L’importanza delle banche locali
Queste banche svolgono un ruolo di primo piano nel processo di mantenimento e di sviluppo della ricchezza di tante zone del Paese

La scorsa settimana hanno visto la luce i cosiddetti Tremonti bonds, un nuovo strumento finanziario sottoscrivibile dal Tesoro e in grado di rafforzare il patrimonio delle banche.
Di tutte le banche? No, per ora solo di quelle quotate in borsa. Poiché il fine di tale intervento pubblico è quello di assicurare una più facile erogazione di credito all’economia reale e in particolare a famiglie e piccole e medie imprese sembrerebbe giusto, anche in termini di principio, estenderlo a tutte le realtà bancarie e in tal senso si è espressa anche l’Abi, associazione di categoria.
Sembra dunque riproporsi anche in questa occasione la consueta dicotomia tra grandi banche di interesse nazionale e piccole banche locali. Alle prime vanno riconosciuti molti meriti in ordine all’aumento dimensionale e al processo di internazionalizzazione, ma anche qualche scandalo, pure nel recente passato, e una situazione attuale di relativa maggiore difficoltà. Delle seconde, di cui molti oggi parlano, fino a poco tempo fa nessuno valorizzava l’importante ruolo di supporto allo sviluppo economico di tante zone del territorio locale.
Quattrocentoquaranta banche di prossimità o casse rurali, oggi omogeneamente identificate come banche di credito cooperativo (BCC), 4.000 agenzie, pari al 12% del totale operante sul territorio nazionale, un milione di soci, 5 milioni di clienti, 17 miliardi di patrimonio, 40 miliardi di raccolta diretta, pari al 9% del totale, 115 miliardi di impieghi di cui il 20% a imprese con meno di venti dipendenti, un coefficiente di patrimonializzazione pari al 15%, rispetto alla media del 10% del mondo creditizio nazionale.
Oltre ai numeri, la sostanza: l’Antitrust, in una recente analisi in cui identifica le BCC come quarto gruppo bancario italiano, afferma di riscontrarvi la pratica della mutualità e della partecipazione dei soci.
Di queste piccole banche locali abbiamo ancora molto bisogno. Ci serve la loro presenza capillare sul territorio, dove la maggior parte delle imprese tuttora nascono e hanno sede, la loro conoscenza di persone e luoghi che è garanzia di buone raccolte, anche di questi tempi, e più efficienti affidamenti.
Queste banche svolgono un ruolo di primo piano nel processo di mantenimento e di sviluppo della ricchezza di tante zone del Paese. L’articolo 2 dello statuto tipo adottato da ciascuna di esse riafferma come finalità propria quella di fare crescere il territorio.

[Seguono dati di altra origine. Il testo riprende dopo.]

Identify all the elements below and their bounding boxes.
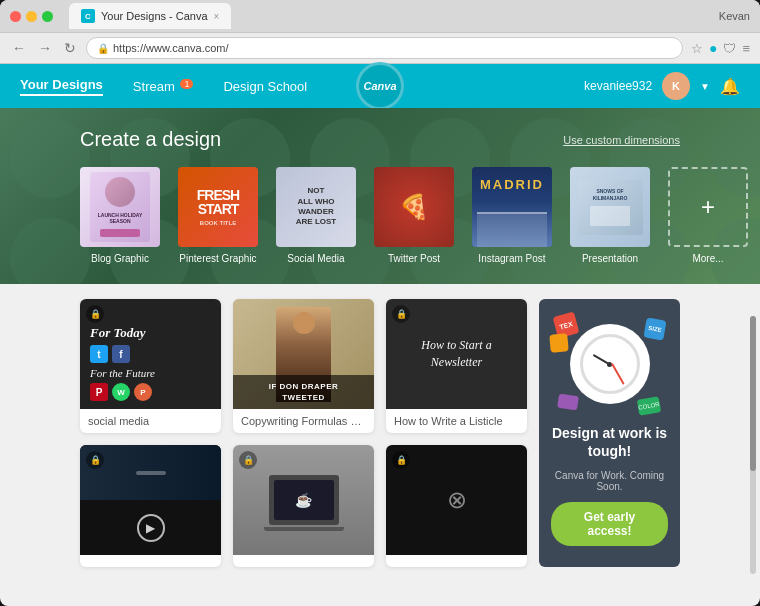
promo-cta-button[interactable]: Get early access! — [551, 502, 668, 546]
food-icon: 🍕 — [399, 193, 429, 221]
design-type-social[interactable]: NOTALL WHOWANDERARE LOST Social Media — [276, 167, 356, 264]
username-display: kevaniee932 — [584, 79, 652, 93]
pinterest-icon: P — [90, 383, 108, 401]
custom-dimensions-link[interactable]: Use custom dimensions — [563, 134, 680, 146]
card-newsletter-preview: 🔒 How to Start aNewsletter — [386, 299, 527, 409]
canva-logo[interactable]: Canva — [356, 62, 404, 110]
card-draper-preview: M IF DON DRAPERTWEETED — [233, 299, 374, 409]
card-social-media[interactable]: 🔒 For Today t f For the Future P W P — [80, 299, 221, 433]
scrollbar[interactable] — [750, 316, 756, 574]
card-dark-preview: 🔒 ▶ — [80, 445, 221, 555]
twitter-label: Twitter Post — [388, 253, 440, 264]
card-newsletter-title: How to Write a Listicle — [394, 415, 519, 427]
tab-bar: C Your Designs - Canva × — [69, 3, 750, 29]
card-dark-video[interactable]: 🔒 ▶ — [80, 445, 221, 567]
more-label: More... — [692, 253, 723, 264]
pocket-icon: P — [134, 383, 152, 401]
lock-icon-3: 🔒 — [86, 451, 104, 469]
presentation-label: Presentation — [582, 253, 638, 264]
minimize-button[interactable] — [26, 11, 37, 22]
card-social-preview: 🔒 For Today t f For the Future P W P — [80, 299, 221, 409]
browser-tab[interactable]: C Your Designs - Canva × — [69, 3, 231, 29]
card-stack-preview: 🔒 ⊗ — [386, 445, 527, 555]
canva-navbar: Your Designs Stream 1 Design School Canv… — [0, 64, 760, 108]
hero-header: Create a design Use custom dimensions — [80, 128, 680, 151]
stream-badge: 1 — [180, 79, 193, 89]
lock-icon-4: 🔒 — [239, 451, 257, 469]
main-content: 🔒 For Today t f For the Future P W P — [0, 284, 760, 582]
lock-icon-2: 🔒 — [392, 305, 410, 323]
card-info-draper: Copywriting Formulas SlideS... — [233, 409, 374, 433]
design-type-presentation[interactable]: SNOWS OFKILIMANJARO Presentation — [570, 167, 650, 264]
promo-title: Design at work is tough! — [551, 424, 668, 460]
social-thumb-text: NOTALL WHOWANDERARE LOST — [296, 186, 336, 228]
instagram-label: Instagram Post — [478, 253, 545, 264]
design-type-instagram[interactable]: MADRID Instagram Post — [472, 167, 552, 264]
hero-section: Create a design Use custom dimensions LA… — [0, 108, 760, 284]
title-bar: C Your Designs - Canva × Kevan — [0, 0, 760, 32]
social-icons-row-2: P W P — [90, 383, 155, 401]
play-button-icon: ▶ — [137, 514, 165, 542]
promo-card: TEX SIZE COLOR — [539, 299, 680, 567]
browser-toolbar-icons: ☆ ● 🛡 ≡ — [691, 40, 750, 56]
plus-icon: + — [701, 193, 715, 221]
card-draper-title: Copywriting Formulas SlideS... — [241, 415, 366, 427]
nav-design-school[interactable]: Design School — [223, 79, 307, 94]
social-label: Social Media — [287, 253, 344, 264]
design-type-pinterest[interactable]: FRESHSTART BOOK TITLE Pinterest Graphic — [178, 167, 258, 264]
instagram-thumb: MADRID — [472, 167, 552, 247]
card-title: social media — [88, 415, 213, 427]
promo-icons: TEX SIZE COLOR — [550, 314, 670, 414]
close-button[interactable] — [10, 11, 21, 22]
nav-your-designs[interactable]: Your Designs — [20, 77, 103, 96]
card-newsletter[interactable]: 🔒 How to Start aNewsletter How to Write … — [386, 299, 527, 433]
url-bar[interactable]: 🔒 https://www.canva.com/ — [86, 37, 683, 59]
tab-title: Your Designs - Canva — [101, 10, 208, 22]
card-info-stack — [386, 555, 527, 567]
presentation-thumb: SNOWS OFKILIMANJARO — [570, 167, 650, 247]
pinterest-thumb: FRESHSTART BOOK TITLE — [178, 167, 258, 247]
secure-icon: 🔒 — [97, 43, 109, 54]
address-bar: ← → ↻ 🔒 https://www.canva.com/ ☆ ● 🛡 ≡ — [0, 32, 760, 64]
nav-stream[interactable]: Stream 1 — [133, 79, 194, 94]
draper-text: IF DON DRAPERTWEETED — [239, 381, 368, 403]
lock-icon-5: 🔒 — [392, 451, 410, 469]
back-button[interactable]: ← — [10, 40, 28, 56]
newsletter-title: How to Start aNewsletter — [421, 337, 491, 371]
card-info: social media — [80, 409, 221, 433]
design-types-row: LAUNCH HOLIDAYSEASON Blog Graphic FRESHS… — [80, 167, 680, 264]
card-draper[interactable]: M IF DON DRAPERTWEETED Copywriting Fo — [233, 299, 374, 433]
content-wrapper: 🔒 For Today t f For the Future P W P — [0, 284, 760, 606]
maximize-button[interactable] — [42, 11, 53, 22]
design-type-twitter[interactable]: 🍕 Twitter Post — [374, 167, 454, 264]
nav-right: kevaniee932 K ▼ 🔔 — [584, 72, 740, 100]
star-icon[interactable]: ☆ — [691, 41, 703, 56]
dropdown-arrow-icon[interactable]: ▼ — [700, 81, 710, 92]
stack-icon: ⊗ — [447, 486, 467, 514]
twitter-icon: t — [90, 345, 108, 363]
canva-icon: ● — [709, 40, 717, 56]
browser-window: C Your Designs - Canva × Kevan ← → ↻ 🔒 h… — [0, 0, 760, 606]
facebook-icon: f — [112, 345, 130, 363]
lock-icon: 🔒 — [86, 305, 104, 323]
card-stack[interactable]: 🔒 ⊗ — [386, 445, 527, 567]
design-type-blog[interactable]: LAUNCH HOLIDAYSEASON Blog Graphic — [80, 167, 160, 264]
card-info-dark — [80, 555, 221, 567]
design-type-more[interactable]: + More... — [668, 167, 748, 264]
blog-thumb: LAUNCH HOLIDAYSEASON — [80, 167, 160, 247]
card-info-newsletter: How to Write a Listicle — [386, 409, 527, 433]
tab-close-icon[interactable]: × — [214, 11, 220, 22]
forward-button[interactable]: → — [36, 40, 54, 56]
whatsapp-icon: W — [112, 383, 130, 401]
hero-title: Create a design — [80, 128, 221, 151]
scrollbar-thumb — [750, 316, 756, 471]
promo-clock — [570, 324, 650, 404]
more-thumb: + — [668, 167, 748, 247]
user-avatar[interactable]: K — [662, 72, 690, 100]
refresh-button[interactable]: ↻ — [62, 40, 78, 56]
notifications-bell-icon[interactable]: 🔔 — [720, 77, 740, 96]
menu-icon[interactable]: ≡ — [742, 41, 750, 56]
blog-label: Blog Graphic — [91, 253, 149, 264]
card-laptop[interactable]: 🔒 ☕ — [233, 445, 374, 567]
traffic-lights — [10, 11, 53, 22]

Nel frangente dell’attuale crisi ciò si accompagna a interventi concreti a favore di chi si trovi nel bisogno: c’è, ad esempio, la disponibilità a sottoscrivere accordi con locali associazioni di categoria, sindacati e comuni e provincie per anticipare, senza interessi e senza spesa alcuna, la cassa integrazione ordinaria o straordinaria laddove l’Inps ne ritardi l’erogazione. E ciò anche nel caso in cui il diretto interessato non sia cliente della banca. È un modo per ribadire, nelle mutate condizioni economiche, il compito storico del perseguimento del bene comune.
Di certo il Paese continua ad aver bisogno di grandi banche in grado, tra l’altro, di supportare la presenza italiana nel mondo, ma a nessuno gioverebbe dimenticarsi della storia e del ruolo delle piccole banche locali.